Every year, Mauritius pauses for one of its most cherished national rituals: the proclamation of HSC laureates. It is a beautiful moment. Families cry. Schools celebrate. The nation feels proud. And rightly so. Excellence deserves recognition.

Each year also brings stories that remind us why this ceremony matters so deeply. Stories of resilience, hardship, and extraordinary determination. This year, one particularly moving example was that of Shaivi Boodhun of Loreto College Quatre Bornes — orphaned at the age of 12, raised by her grandmother, and now a laureate at 18. Stories like hers reaffirm one of our deepest national beliefs: that education can transform lives.

And yet, once the applause fades, an uncomfortable question quietly remains: what about everyone else? Every year, roughly 40 to 50 students are elevated to national prominence. Yet more than 10,000 young Mauritians sit for the same HSC examinations. Around 70 to 75 percent will pass. Many will have strong results. Some will miss the laureate cut-off by only a handful of marks. But once the national celebration ends, most of them will step into a very different reality — one marked by what might be called a quiet prestige gap.

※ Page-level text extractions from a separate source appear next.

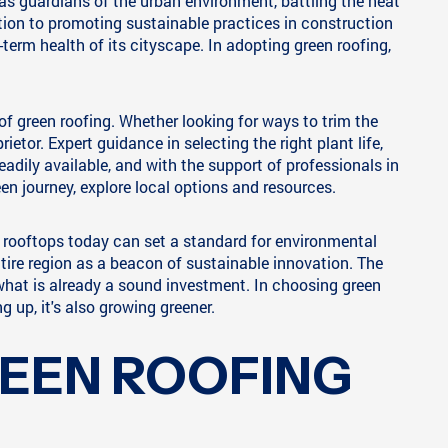
 as guardians of the urban environment, battling the heat
tion to promoting sustainable practices in construction
term health of its cityscape. In adopting green roofing,
of green roofing. Whether looking for ways to trim the
ietor. Expert guidance in selecting the right plant life,
eadily available, and with the support of professionals in
en journey, explore local options and resources.
r rooftops today can set a standard for environmental
ntire region as a beacon of sustainable innovation. The
 what is already a sound investment. In choosing green
g up, it's also growing greener.
REEN ROOFING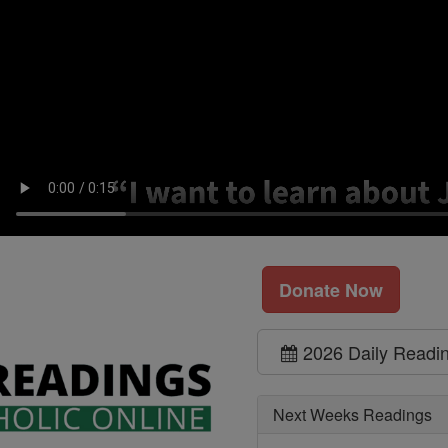
Donate Now
2026 Daily Readi
Next Weeks Readings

The issue is not that we celebrate excellence. The issue is how narrowly we define it.

Mauritius has long suffered from what could be described as academic tunnel vision. Our national narrative still instinctively celebrates the doctor and the lawyer. But what of the software architect building exportable digital systems? The sustainable farmer innovating food security? The digital artist working in a global creative economy? When these paths remain absent from our national rituals of recognition, we risk sending an unintended message to thousands of young people: your talent matters, but it matters less.

This becomes painfully visible in scenarios many Mauritian families quietly recognise. Imagine three sisters sitting for the HSC in the same year. One becomes a laureate. The other two do not. In an affluent family, all three might still access overseas education. In a middle-class or lower middle-class family, however, divergence can quickly become life-defining. One daughter is celebrated, funded, and globally mobile. The others may enter labour markets where upward mobility is slow and uncertain. Their effort is not less real. Their dreams are not less valid. But opportunity is not equally distributed.

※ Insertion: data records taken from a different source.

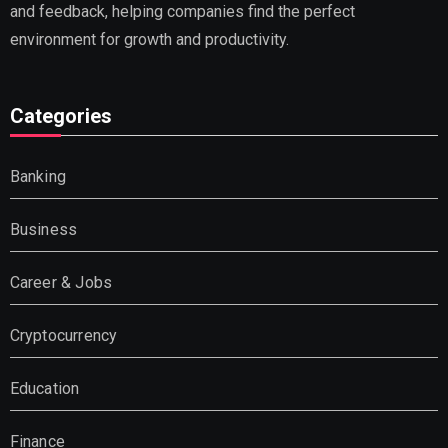
and feedback, helping companies find the perfect
environment for growth and productivity.
Categories
Banking
Business
Career & Jobs
Cryptocurrency
Education
Finance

This is where the debate around brain drain becomes too simplistic. Perhaps a more accurate frame is brain circulation. Many high-performing Mauritians abroad do not remain overseas out of disloyalty, but because the structural incentives are difficult to ignore. In specialised fields such as biotechnology or artificial intelligence, salaries abroad can be four to six times higher than local equivalents, even as the cost of living in Mauritius continues to rise. The question, therefore, is not how to stop young Mauritians from leaving, but how to make returning a rational and attractive choice.

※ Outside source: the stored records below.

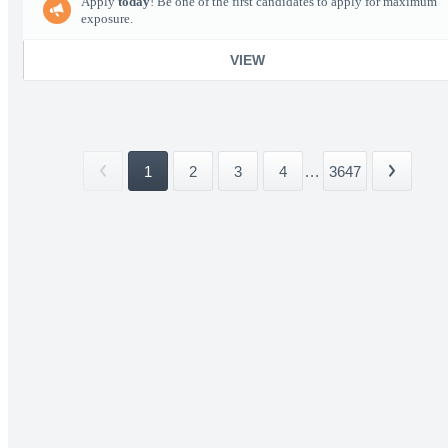
Apply
today
! Be one of the first candidates to apply for maximum
exposure.
VIEW
1
2
3
4
...
3647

One possibility would be to think more ambitiously about national talent itself. Imagine a National Talent Registry that does not simply track laureates, but maps high-performing Mauritians across the world. Imagine pairing that with research grants, relocation incentives, or industry leadership opportunities designed to help returning professionals build local ecosystems. Brain drain could become strategic talent circulation.

The conversation must also move beyond government alone. If Mauritius truly believes in meritocracy, then excellence must be democratised socially, not only recognised officially. The private sector has a critical role to play. Why, for example, do many top firms wait for the state to identify laureates before offering scholarships? Why not create social mobility scholarships aimed at students who demonstrate exceptional resilience, discipline, and potential — even if they are not at the very top of the national ranking lists?

Ultimately, education policy alone cannot resolve these tensions. Mauritius must confront deeper structural questions about who controls economic opportunity, how privilege reproduces itself across generations, and how open elite professional networks truly are. For those familiar with the country’s social history, intergenerational privilege — often linked to class and also racialised histories — is not theoretical. It is lived reality. And structural change in this domain is, by nature, slow. Mauritius today lives with a paradox. We celebrate education as the great equaliser, yet structural inequalities remain deeply embedded. We produce brilliant young people, yet many must leave to fully realise their potential.

If the country wants to retain talent in the long term, reform must be broader than scholarships. It must include building world-class tertiary and research ecosystems locally, recognising technical, vocational, and creative excellence as national assets, encouraging private sector co-investment in social mobility, and actively creating pathways for diaspora talent to return and build industries at home.

Until then, the annual ritual will continue. We will celebrate our brightest, and we should. But quietly, year after year, many of those bright young Mauritians will build their futures elsewhere — not because they want to leave, but because they feel they must.